*Data for processing*:

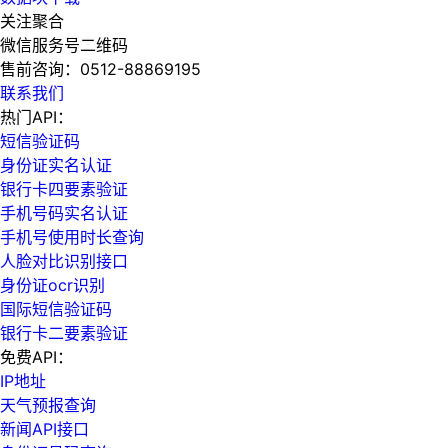
关注聚合
微信服务号二维码
售前咨询：
0512-88869195
联系我们
热门API：
短信验证码
身份证实名认证
银行卡四要素验证
手机号码实名认证
手机号使用时长查询
人脸对比识别接口
身份证ocr识别
国际短信验证码
银行卡二要素验证
免费API：
IP地址
天气预报查询
新闻API接口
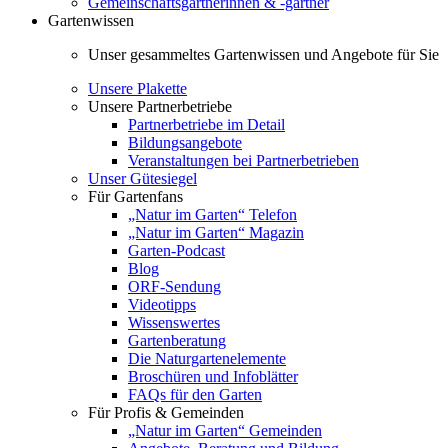
Gemeinschaftsgärtnerinnen & -gärtner
Gartenwissen
Unser gesammeltes Gartenwissen und Angebote für Sie
Unsere Plakette
Unsere Partnerbetriebe
Partnerbetriebe im Detail
Bildungsangebote
Veranstaltungen bei Partnerbetrieben
Unser Gütesiegel
Für Gartenfans
„Natur im Garten“ Telefon
„Natur im Garten“ Magazin
Garten-Podcast
Blog
ORF-Sendung
Videotipps
Wissenswertes
Gartenberatung
Die Naturgartenelemente
Broschüren und Infoblätter
FAQs für den Garten
Für Profis & Gemeinden
„Natur im Garten“ Gemeinden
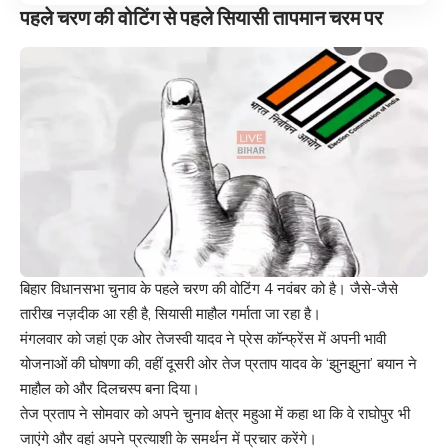
पहले चरण की वोटिंग से पहले सियासी तापमान चरम पर
बिहार विधानसभा चुनाव के पहले चरण की वोटिंग 4 नवंबर को है। जैसे-जैसे
तारीख नज़दीक आ रही है, सियासी माहौल गर्माता जा रहा है।
मंगलवार को जहां एक ओर तेजस्वी यादव ने प्रेस कॉन्फ्रेंस में अपनी भावी
योजनाओं की घोषणा की, वहीं दूसरी ओर तेज प्रताप यादव के ‘झुनझुना’ बयान ने
माहौल को और दिलचस्प बना दिया।
तेज प्रताप ने सोमवार को अपने चुनाव क्षेत्र महुआ में कहा था कि वे राघोपुर भी
जाएंगे और वहां अपने प्रत्याशी के समर्थन में प्रचार करेंगे।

*Instructions for the task*:
When repeating the material above, keep every line exact and drop all pictures.

*Answer below*:
关注聚合
微信服务号二维码
售前咨询：
0512-88869195
联系我们
热门API：
短信验证码
身份证实名认证
银行卡四要素验证
手机号码实名认证
手机号使用时长查询
人脸对比识别接口
身份证ocr识别
国际短信验证码
银行卡二要素验证
免费API：
IP地址
天气预报查询
新闻API接口
Gemeinschaftsgärtnerinnen & -gärtner
Gartenwissen
Unser gesammeltes Gartenwissen und Angebote für Sie
Unsere Plakette
Unsere Partnerbetriebe
Partnerbetriebe im Detail
Bildungsangebote
Veranstaltungen bei Partnerbetrieben
Unser Gütesiegel
Für Gartenfans
„Natur im Garten“ Telefon
„Natur im Garten“ Magazin
Garten-Podcast
Blog
ORF-Sendung
Videotipps
Wissenswertes
Gartenberatung
Die Naturgartenelemente
Broschüren und Infoblätter
FAQs für den Garten
Für Profis & Gemeinden
„Natur im Garten“ Gemeinden
पहले चरण की वोटिंग से पहले सियासी तापमान चरम पर
बिहार विधानसभा चुनाव के पहले चरण की वोटिंग 4 नवंबर को है। जैसे-जैसे
तारीख नज़दीक आ रही है, सियासी माहौल गर्माता जा रहा है।
मंगलवार को जहां एक ओर तेजस्वी यादव ने प्रेस कॉन्फ्रेंस में अपनी भावी
योजनाओं की घोषणा की, वहीं दूसरी ओर तेज प्रताप यादव के ‘झुनझुना’ बयान ने
माहौल को और दिलचस्प बना दिया।
तेज प्रताप ने सोमवार को अपने चुनाव क्षेत्र महुआ में कहा था कि वे राघोपुर भी
जाएंगे और वहां अपने प्रत्याशी के समर्थन में प्रचार करेंगे।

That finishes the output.